*** INPUT DATA Section Begins ***

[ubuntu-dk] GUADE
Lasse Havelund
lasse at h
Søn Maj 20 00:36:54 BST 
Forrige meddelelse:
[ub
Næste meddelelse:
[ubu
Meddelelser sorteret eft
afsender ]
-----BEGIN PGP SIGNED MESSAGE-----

*** INPUT DATA Section Ends ***

What you should produce is an exact retyping of every line above.

== ANSWER SPACE ==
[ubuntu-dk] GUADE
Lasse Havelund
lasse at h
Søn Maj 20 00:36:54 BST 
Forrige meddelelse:
[ub
Næste meddelelse:
[ubu
Meddelelser sorteret eft
afsender ]
-----BEGIN PGP SIGNED MESSAGE-----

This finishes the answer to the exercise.